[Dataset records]
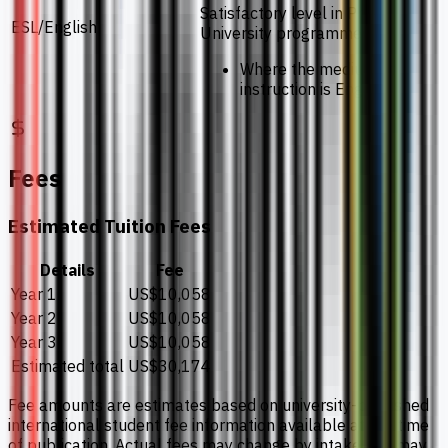
Satisfactory level in Pre-
ESL/English
University programmes
Where the medium of
instruction is English
Fees
Estimated Tuition Fees
Details
Fee
Year 1
US$10,058
Year 2
US$10,058
Year 3
US$10,058
Estimated total
US$30,174
Fee amounts are estimates based on university-published
international student fee information available at the time
of publication. Actual fees may change by intake and may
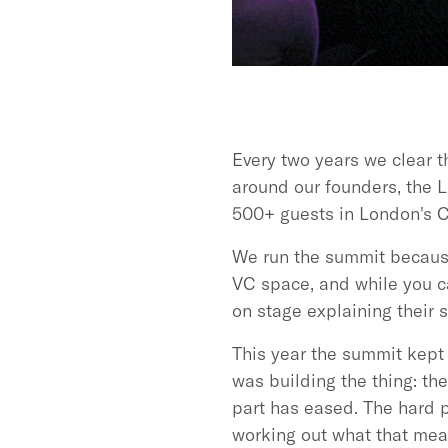
Every two years we clear t
around our founders, the L
500+ guests in London's C
We run the summit because 
VC space, and while you ca
on stage explaining their s
This year the summit kept 
was building the thing: th
part has eased. The hard 
working out what that mea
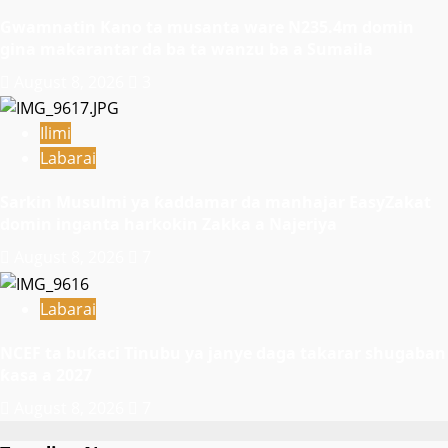
Gwamnatin Kano ta musanta ware N235.4m domin
gina makarantar da ba ta wanzu ba a Sumaila
August 8, 2026
3
Ilimi
Labarai
Sarkin Musulmi ya ƙaddamar da manhajar EasyZakat
domin inganta harkokin Zakka a Najeriya
August 8, 2026
7
Labarai
NCEF ta buƙaci Tinubu ya janye daga takarar shugaban
ƙasa a 2027
August 8, 2026
7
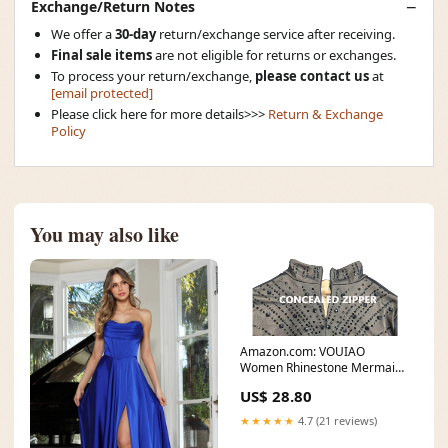
Exchange/Return Notes
We offer a
30-day
return/exchange service after receiving.
Final sale items
are not eligible for returns or exchanges.
To process your return/exchange,
please contact us
at
[email protected]
Please click here for more details>>>
Return & Exchange
Policy
You may also like
Amazon.com: VOUIAO
Women Rhinestone Mermaid
Formal Evening Gown Prom
US$ 28.80
★★★★★
4.7 (21 reviews)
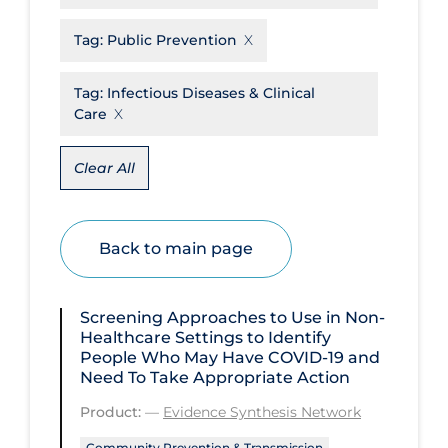
Disease Mechanism
Tag:
Public Prevention
Drug Interventions
Tag:
Infectious Diseases & Clinical
Economics
Care
Educational Materials
Clear All
Epidemiology
Ethics & Socio-cultural
Back to main page
Eye Protection
Face Protection
Screening Approaches to Use in Non-
Funding
Healthcare Settings to Identify
People Who May Have COVID‑19 and
Future Planning
Need To Take Appropriate Action
Health Equity & Social Determinants
Product:
—
Evidence Synthesis Network
of Health
Community Prevention & Transmission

Action item> Write out, word for word, the lines running from the one containing "This year the summit kept" to the end of the data above; the pictures are to be left out.

Result of the exercise>
This year the summit kept 
was building the thing: th
part has eased. The hard 
working out what that mea
Gwamnatin Kano ta musanta ware N235.4m domin
gina makarantar da ba ta wanzu ba a Sumaila
August 8, 2026
3
Ilimi
Labarai
Sarkin Musulmi ya ƙaddamar da manhajar EasyZakat
domin inganta harkokin Zakka a Najeriya
August 8, 2026
7
Labarai
NCEF ta buƙaci Tinubu ya janye daga takarar shugaban
ƙasa a 2027
August 8, 2026
7
Exchange/Return Notes
We offer a
30-day
return/exchange service after receiving.
Final sale items
are not eligible for returns or exchanges.
To process your return/exchange,
please contact us
at
[email protected]
Please click here for more details>>>
Return & Exchange
Policy
You may also like
Amazon.com: VOUIAO
Women Rhinestone Mermaid
Formal Evening Gown Prom
US$ 28.80
★★★★★
4.7 (21 reviews)
Disease Mechanism
Tag:
Public Prevention
Drug Interventions
Tag:
Infectious Diseases & Clinical
Economics
Care
Educational Materials
Clear All
Epidemiology
Ethics & Socio-cultural
Back to main page
Eye Protection
Face Protection
Screening Approaches to Use in Non-
Funding
Healthcare Settings to Identify
People Who May Have COVID‑19 and
Future Planning
Need To Take Appropriate Action
Health Equity & Social Determinants
Product:
—
Evidence Synthesis Network
of Health
Community Prevention & Transmission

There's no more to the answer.